Made in Ramallah

Le trio Joubran, qui vient de sortir un album et entame une tournée française, popularise une jeune musique palestinienne qui a pourtant
du mal à passer les frontières.

Éric Tandy  • 15 novembre 2007 abonné·es

Passer tous les matins un check-point pour aller travailler son disque, ce n’est pas forcément négatif, cela peut même aider à composer. Mais, pour cette fois-ci, nous avions un grand besoin de quiétude.~» Samir Joubran explique pourquoi le trio qu’il forme avec ses frères depuis 2004 a préféré travailler Majâz (qui se traduit par «~Métaphore~»), son dernier album, à Paris plutôt que dans un studio d’enregistrements de sa Palestine natale. Le musicien, qui vante pourtant la qualité des infrastructures musicales de certaines villes des territoires occupés ( « des endroits bien équipés techniquement, où l’on peut faire de la musique pendant des heures sans que personne ne vous présente de facture » ) voulait, à l’image de ce CD riche en moments aériens, offrir à l’auditeur quelque chose de pacifié, de «~réfléchi~» . Le trio Joubran, c’est Wissam, Adnan et Samir~; tous joueurs de oud (le luth oriental), tous nés à Nazareth et tous très populaires dans l’ensemble du monde arabe.

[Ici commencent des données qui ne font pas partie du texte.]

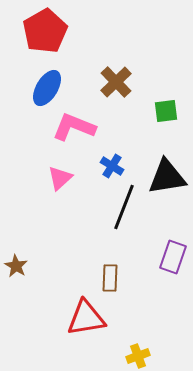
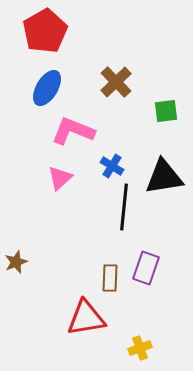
pink L-shape: moved 1 px left, 4 px down
black triangle: moved 3 px left
black line: rotated 15 degrees counterclockwise
purple rectangle: moved 27 px left, 11 px down
brown star: moved 4 px up; rotated 20 degrees clockwise
yellow cross: moved 2 px right, 8 px up
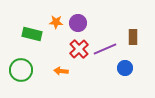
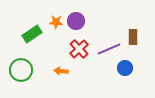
purple circle: moved 2 px left, 2 px up
green rectangle: rotated 48 degrees counterclockwise
purple line: moved 4 px right
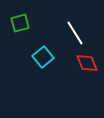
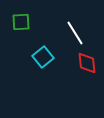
green square: moved 1 px right, 1 px up; rotated 12 degrees clockwise
red diamond: rotated 15 degrees clockwise
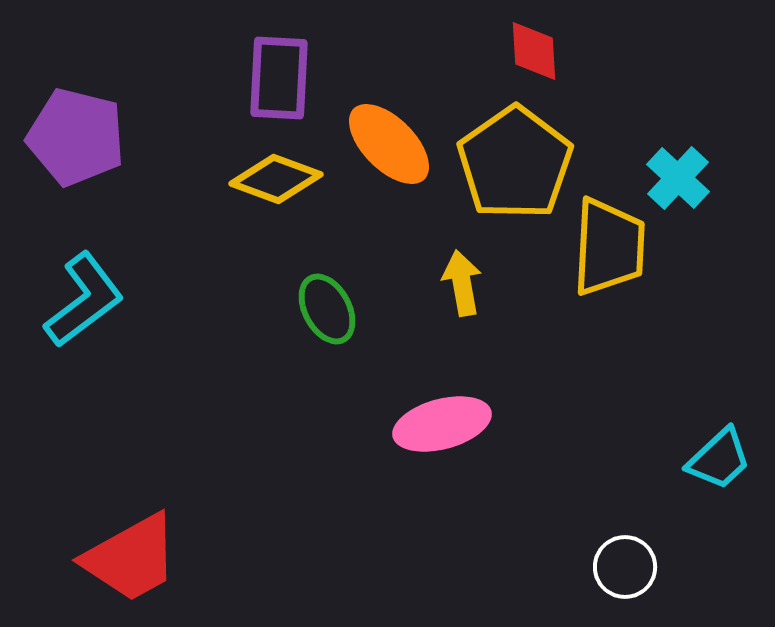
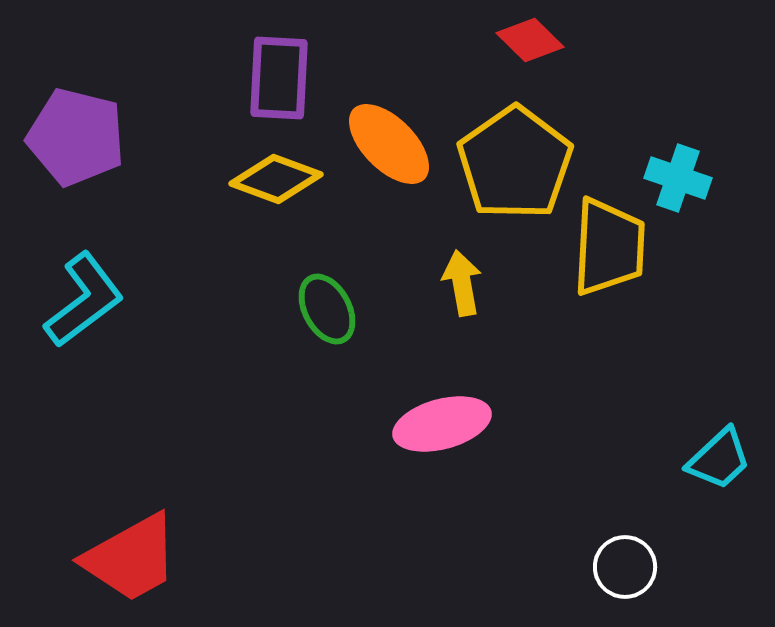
red diamond: moved 4 px left, 11 px up; rotated 42 degrees counterclockwise
cyan cross: rotated 24 degrees counterclockwise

Samir se définit comme un musicien venant de Palestine plutôt que comme un musicien palestinien. On est d’ailleurs un peu surpris quand il raconte que l’une de ses premières passions musicales s’appelait… Elvis Presley (par la suite il a aussi beaucoup écouté John McLaughlin, Al Di Meola et d’autres guitaristes de jazz contemporains). Depuis longtemps, il se démène pour que la musique née et jouée en Palestine soit connue et entendue par le plus grand nombre. En 1996, déjà, il autoproduisait entièrement un album solo~: « J’ai été le premier Palestinien à m’autoproduire. J’ai tout fait sur ce disque, aussi bien jouer des instruments que prendre les photos et bricoler la pochette. C’était vraiment une première, car jusqu’ici, chez nous, seules les maisons de production israéliennes sortaient des enregistrements, qui excluaient évidemment notre musique.~» Une tentative qui était bien plus qu’une simple manière de se mettre en avant personnellement et artistiquement. Le but étant de réinvestir les bénéfices espérés dans les enregistrements d’autres musiciens de Jérusalem, de Ramallah ou d’ailleurs.

Une démarche forcément liée à une situation politique et militaire aussi pesante qu’effrayante. Mais, aussi, une façon de démontrer que l’occupation, les bombardements ou les guerres entre factions rivales n’empêchaient pas les moyens d’expression d’exister, que ceux-ci pouvaient aussi s’éloigner de leur base traditionnelle : « Quand une nation perd la plupart des choses qui lui sont essentielles , dit Samir, le simple fait d’affirmer que sa musique lui appartient toujours et qu’elle continue malgré tout d’évoluer, prend forcément des allures de combat. »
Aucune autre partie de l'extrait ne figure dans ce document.